▶ **Directions for this task**: Begin with the opening line of the records and extract each line through the one holding "الگوریتم‌های ژنتیکی"; pictures are not part of the copy.

▶ **Material supplied**:
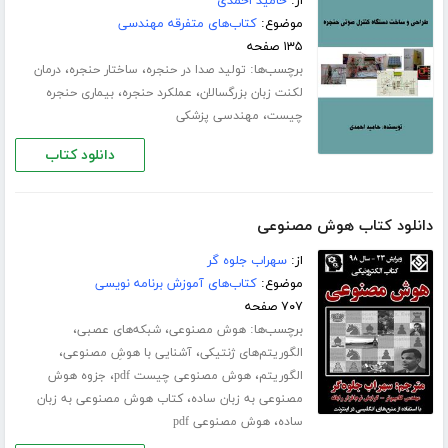
از:
حامید احمدی
موضوع:
کتاب‌های متفرقه مهندسی
۱۳۵ صفحه
برچسب‌ها:
،
،
تولید صدا در حنجره
ساختار حنجره
درمان
،
،
لکنت زبان بزرگسالان
عملکرد حنجره
بیماری حنجره
،
چیست
مهندسی پزشکی
دانلود کتاب
دانلود کتاب هوش مصنوعی
از:
سهراب جلوه گر
موضوع:
کتاب‌های آموزش برنامه نویسی
۷۰۷ صفحه
برچسب‌ها:
،
،
هوش مصنوعی
شبکه‌های عصبی
،
،
الگوریتم‌های ژنتیکی
آشنایی با هوشِ مصنوعی
،
،
الگوریتم
هوش مصنوعی چیست pdf
جزوه هوش
،
مصنوعی به زبان ساده
کتاب هوش مصنوعی به زبان
،
ساده
هوش مصنوعی pdf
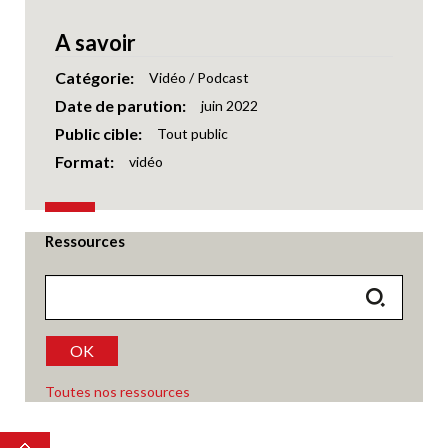
A savoir
Catégorie
Vidéo / Podcast
Date de parution
juin 2022
Public cible
Tout public
Format
vidéo
Ressources
OK
Toutes nos ressources
Top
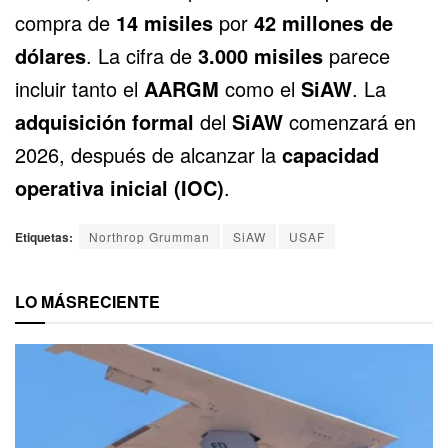
compra de
14 misiles
por
42 millones de
dólares
. La cifra de
3.000 misiles
parece
incluir tanto el
AARGM
como el
SiAW
. La
adquisición formal
del
SiAW
comenzará en
2026, después de alcanzar la
capacidad
operativa inicial (IOC)
.
Etiquetas:
Northrop Grumman
SiAW
USAF
LO MÁS
RECIENTE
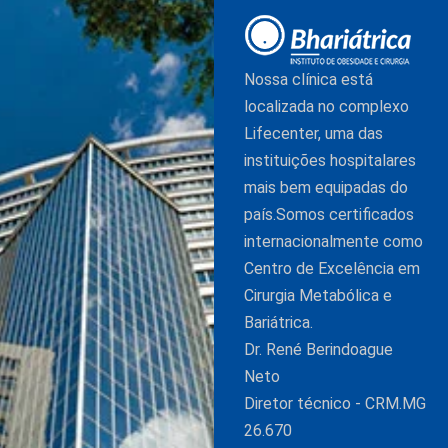
Nossa clínica está
localizada no complexo
Lifecenter, uma das
instituições hospitalares
mais bem equipadas do
país.Somos certificados
internacionalmente como
Centro de Excelência em
Cirurgia Metabólica e
Bariátrica.
Dr. René Berindoague
Neto
Diretor técnico - CRM.MG
26.670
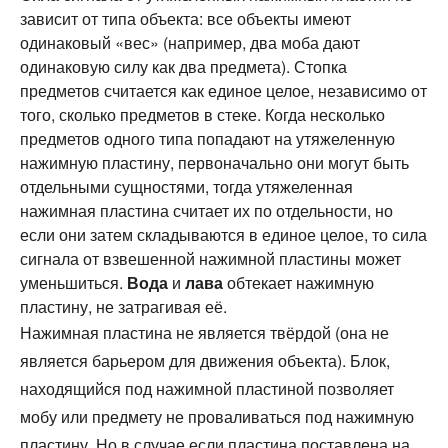
зависит от типа объекта: все объекты имеют
одинаковый «вес» (например, два моба дают
одинаковую силу как два предмета). Стопка
предметов считается как единое целое, независимо от
того, сколько предметов в стеке. Когда несколько
предметов одного типа попадают на утяжеленную
нажимную пластину, первоначально они могут быть
отдельными сущностями, тогда утяжеленная
нажимная пластина считает их по отдельности, но
если они затем складываются в единое целое, то сила
сигнала от взвешенной нажимной пластины может
уменьшиться.
Вода
и
лава
обтекает нажимную
пластину, не затрагивая её.
Нажимная пластина не является твёрдой (она не
является барьером для движения объекта). Блок,
находящийся под нажимной пластиной позволяет
мобу или предмету не проваливаться под нажимную
пластину. Но в случае если пластина поставлена на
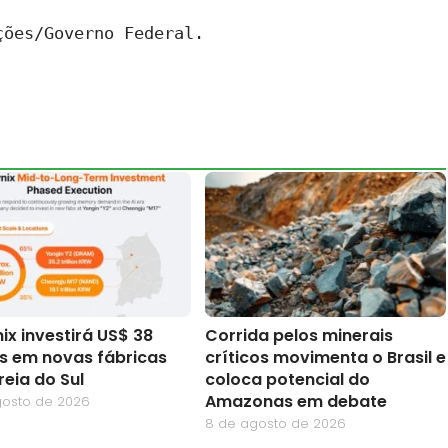
ções/Governo Federal.
ix investirá US$ 38
Corrida pelos minerais
es em novas fábricas
críticos movimenta o Brasil e
reia do Sul
coloca potencial do
Amazonas em debate
gosto de 2026
8 de agosto de 2026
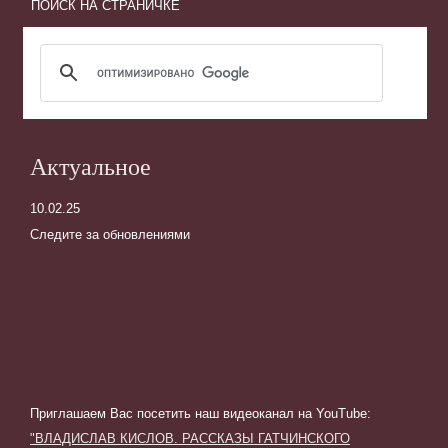
ПОИСК НА СТРАНИЧКЕ
Актуальное
10.02.25
Следите за обновлениями
Приглашаем Вас посетить наш видеоканал на YouTube
:
"ВЛАДИСЛАВ КИСЛОВ. РАССКАЗЫ ГАТЧИНСКОГО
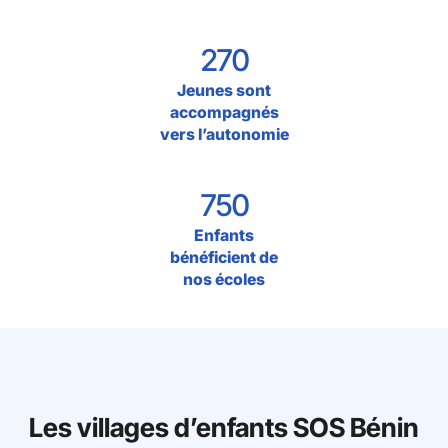
270
Jeunes sont
accompagnés
vers l’autonomie
750
Enfants
bénéficient de
nos écoles
Les villages d’enfants SOS Bénin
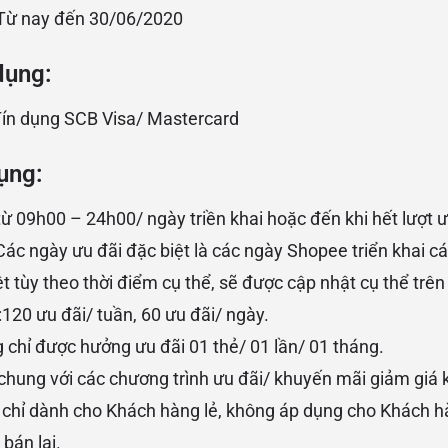
 Từ nay đến 30/06/2020
dụng:
Tín dụng SCB Visa/ Mastercard
ụng:
từ 09h00 – 24h00/ ngày triền khai hoặc đến khi hết lượt ư
Các ngày ưu đãi đặc biệt là các ngày Shopee triển khai c
ệt tùy theo thời điểm cụ thể, sẽ được cập nhật cụ thể trê
:120 ưu đãi/ tuần, 60 ưu đãi/ ngày.
chỉ được hưởng ưu đãi 01 thẻ/ 01 lần/ 01 tháng.
hung với các chương trình ưu đãi/ khuyến mãi giảm giá 
 chỉ dành cho Khách hàng lẻ, không áp dụng cho Khách 
bán lại.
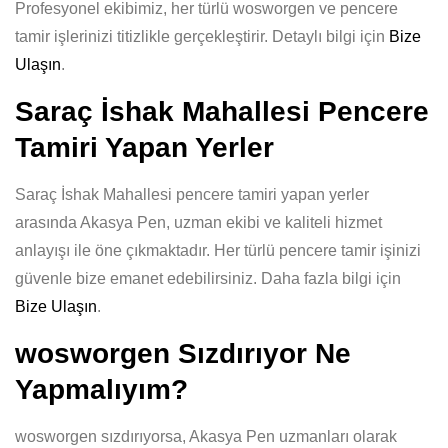
Profesyonel ekibimiz, her türlü wosworgen ve pencere
tamir işlerinizi titizlikle gerçekleştirir. Detaylı bilgi için
Bize
Ulaşın
.
Saraç İshak Mahallesi Pencere
Tamiri Yapan Yerler
Saraç İshak Mahallesi pencere tamiri yapan yerler
arasında Akasya Pen, uzman ekibi ve kaliteli hizmet
anlayışı ile öne çıkmaktadır. Her türlü pencere tamir işinizi
güvenle bize emanet edebilirsiniz. Daha fazla bilgi için
Bize Ulaşın
.
wosworgen Sızdırıyor Ne
Yapmalıyım?
wosworgen sızdırıyorsa, Akasya Pen uzmanları olarak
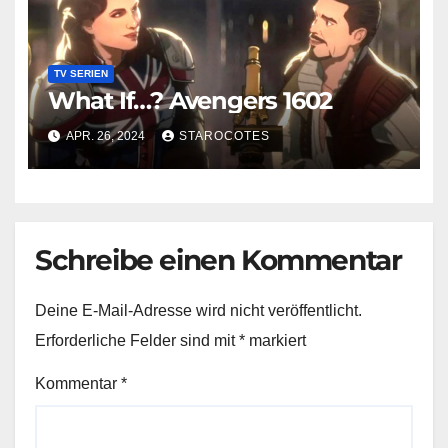
TV SERIEN
What If…? Avengers 1602
APR. 26, 2024
STAROCOTES
Schreibe einen Kommentar
Deine E-Mail-Adresse wird nicht veröffentlicht.
Erforderliche Felder sind mit
*
markiert
Kommentar
*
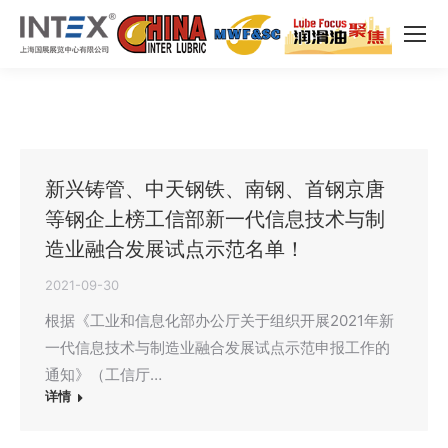
新兴铸管、中天钢铁、南钢、首钢京唐
等钢企上榜工信部新一代信息技术与制
造业融合发展试点示范名单！
2021-09-30
根据《工业和信息化部办公厅关于组织开展2021年新
一代信息技术与制造业融合发展试点示范申报工作的
通知》（工信厅…
详情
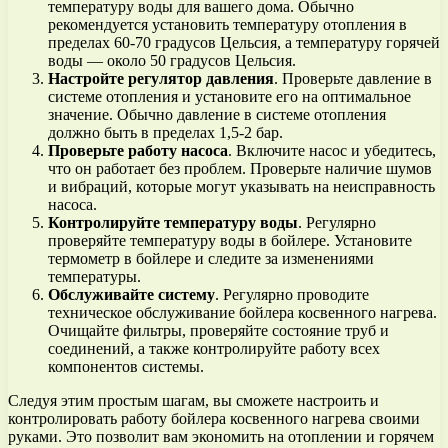
температуру воды для вашего дома. Обычно
рекомендуется установить температуру отопления в
пределах 60-70 градусов Цельсия, а температуру горячей
воды — около 50 градусов Цельсия.
Настройте регулятор давления
. Проверьте давление в
системе отопления и установите его на оптимальное
значение. Обычно давление в системе отопления
должно быть в пределах 1,5-2 бар.
Проверьте работу насоса
. Включите насос и убедитесь,
что он работает без проблем. Проверьте наличие шумов
и вибраций, которые могут указывать на неисправность
насоса.
Контролируйте температуру воды
. Регулярно
проверяйте температуру воды в бойлере. Установите
термометр в бойлере и следите за изменениями
температуры.
Обслуживайте систему
. Регулярно проводите
техническое обслуживание бойлера косвенного нагрева.
Очищайте фильтры, проверяйте состояние труб и
соединений, а также контролируйте работу всех
компонентов системы.
Следуя этим простым шагам, вы сможете настроить и
контролировать работу бойлера косвенного нагрева своими
руками. Это позволит вам экономить на отоплении и горячем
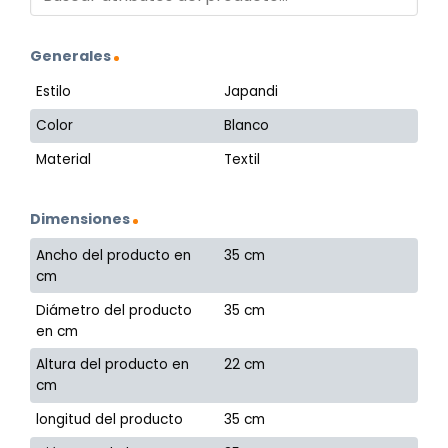
Generales
Estilo
Japandi
Color
Blanco
Material
Textil
Dimensiones
Ancho del producto en
35 cm
cm
Diámetro del producto
35 cm
en cm
Altura del producto en
22 cm
cm
longitud del producto
35 cm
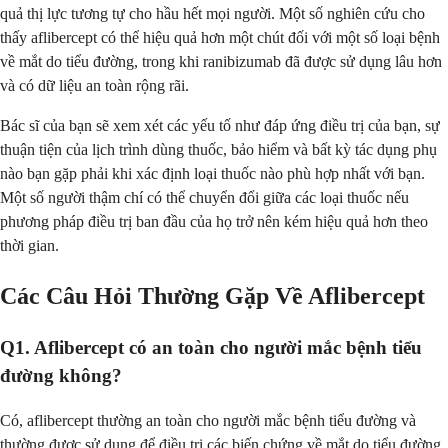
quả thị lực tương tự cho hầu hết mọi người. Một số nghiên cứu cho
thấy aflibercept có thể hiệu quả hơn một chút đối với một số loại bệnh
về mắt do tiểu đường, trong khi ranibizumab đã được sử dụng lâu hơn
và có dữ liệu an toàn rộng rãi.
Bác sĩ của bạn sẽ xem xét các yếu tố như đáp ứng điều trị của bạn, sự
thuận tiện của lịch trình dùng thuốc, bảo hiểm và bất kỳ tác dụng phụ
nào bạn gặp phải khi xác định loại thuốc nào phù hợp nhất với bạn.
Một số người thậm chí có thể chuyển đổi giữa các loại thuốc nếu
phương pháp điều trị ban đầu của họ trở nên kém hiệu quả hơn theo
thời gian.
Các Câu Hỏi Thường Gặp Về Aflibercept
Q1. Aflibercept có an toàn cho người mắc bệnh tiểu
đường không?
Có, aflibercept thường an toàn cho người mắc bệnh tiểu đường và
thường được sử dụng để điều trị các biến chứng về mắt do tiểu đường.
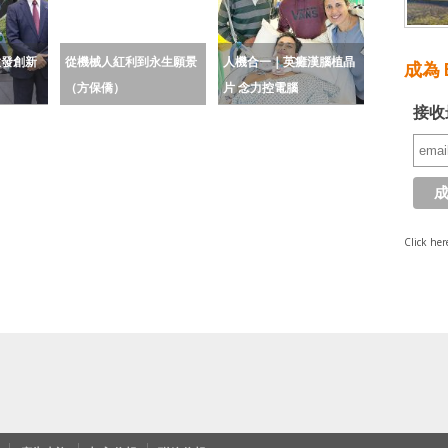
啟發創新
從機械人紅利到永生願景
人機合一｜英癱漢腦植晶
成為 E
（方保僑）
片 念力控電腦
接收
Click her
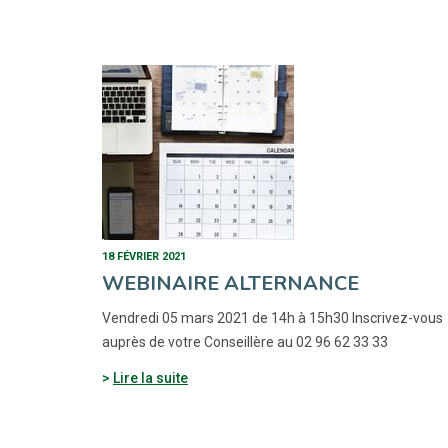
18 FÉVRIER 2021
WEBINAIRE ALTERNANCE
Vendredi 05 mars 2021 de 14h à 15h30 Inscrivez-vous
auprès de votre Conseillère au 02 96 62 33 33
Lire la suite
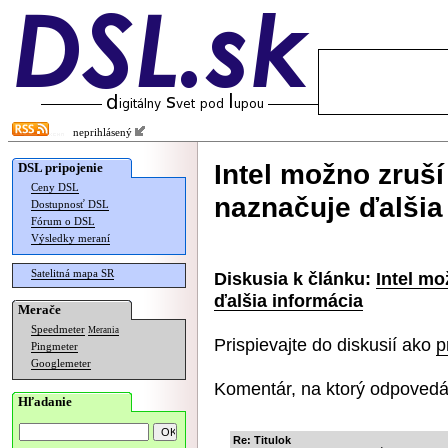
neprihlásený
Intel možno zruš
DSL pripojenie
Ceny DSL
naznačuje ďalšia
Dostupnosť DSL
Fórum o DSL
Výsledky meraní
Satelitná mapa SR
Diskusia k článku:
Intel mo
ďalšia informácia
Merače
Speedmeter
Merania
Prispievajte do diskusií ako
p
Pingmeter
Googlemeter
Komentár, na ktorý odpovedá
Hľadanie
Re: Titulok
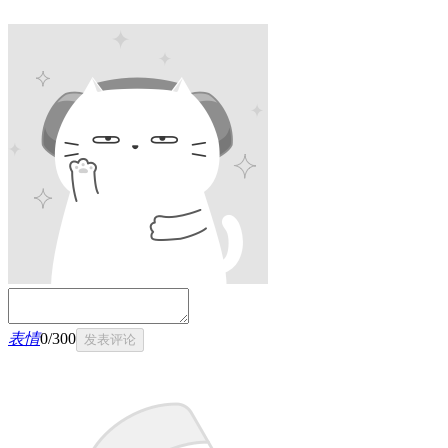
表情
0
/
300
发表评论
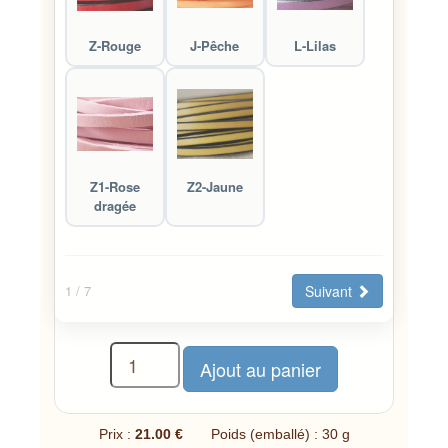
Z-Rouge
J-Pêche
L-Lilas
Z1-Rose
Z2-Jaune
dragée
Suivant
1
/ 7
Prix :
21.00 €
Poids (emballé) : 30 g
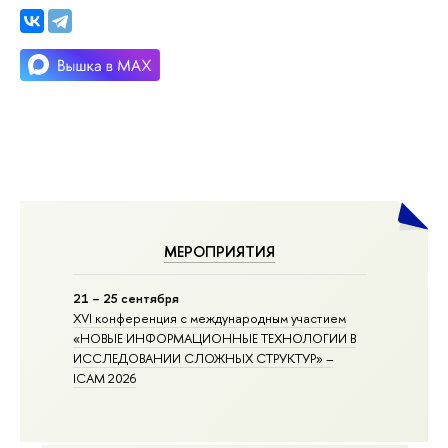
МЕРОПРИЯТИЯ
21 – 25 сентября
XVI конференция с международным участием
«НОВЫЕ ИНФОРМАЦИОННЫЕ ТЕХНОЛОГИИ В
ИССЛЕДОВАНИИ СЛОЖНЫХ СТРУКТУР» –
ICAM 2026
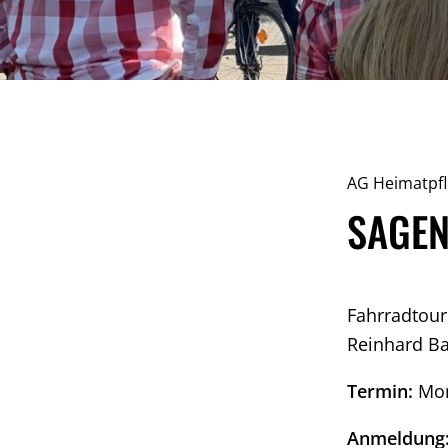
AG Heimatpf
SAGEN
Fahrradtour
Reinhard Ba
Termin:
Mon
Anmeldung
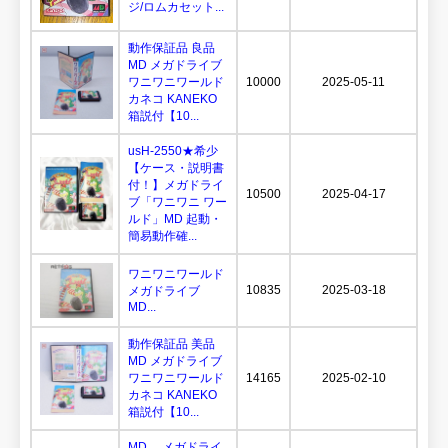
ジ/ロムカセット...
動作保証品 良品
MD メガドライブ
ワニワニワールド
10000
2025-05-11
カネコ KANEKO
箱説付【10...
usH-2550★希少
【ケース・説明書
付！】メガドライ
10500
2025-04-17
ブ「ワニワニ ワー
ルド」MD 起動・
簡易動作確...
ワニワニワールド
10835
2025-03-18
メガドライブ
MD...
動作保証品 美品
MD メガドライブ
ワニワニワールド
14165
2025-02-10
カネコ KANEKO
箱説付【10...
MD メガドライ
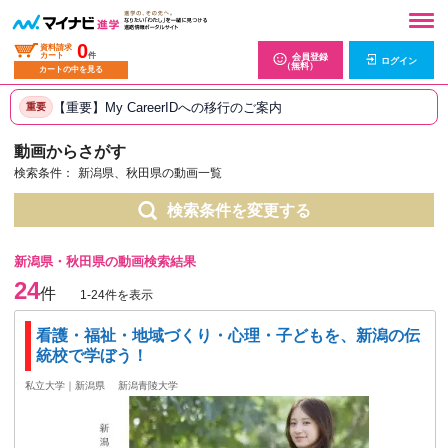
0
資料請求
カート
件
会員登録
ログイン
（無料）
カートの中を見る
【重要】My CareerIDへの移行のご案内
重要
動画からさがす
検索条件：
新潟県、秋田県の動画一覧
検索条件を変更する
新潟県・秋田県の動画検索結果
24
件
1-24件を表示
看護・福祉・地域づくり・心理・子どもを、新潟の伝
統校で学ぼう！
私立大学｜新潟県
新潟青陵大学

▶ **Finished task**:
از:
حامید احمدی
موضوع:
کتاب‌های متفرقه مهندسی
۱۳۵ صفحه
برچسب‌ها:
،
،
تولید صدا در حنجره
ساختار حنجره
درمان
،
،
لکنت زبان بزرگسالان
عملکرد حنجره
بیماری حنجره
،
چیست
مهندسی پزشکی
دانلود کتاب
دانلود کتاب هوش مصنوعی
از:
سهراب جلوه گر
موضوع:
کتاب‌های آموزش برنامه نویسی
۷۰۷ صفحه
برچسب‌ها:
،
،
هوش مصنوعی
شبکه‌های عصبی
،
،
الگوریتم‌های ژنتیکی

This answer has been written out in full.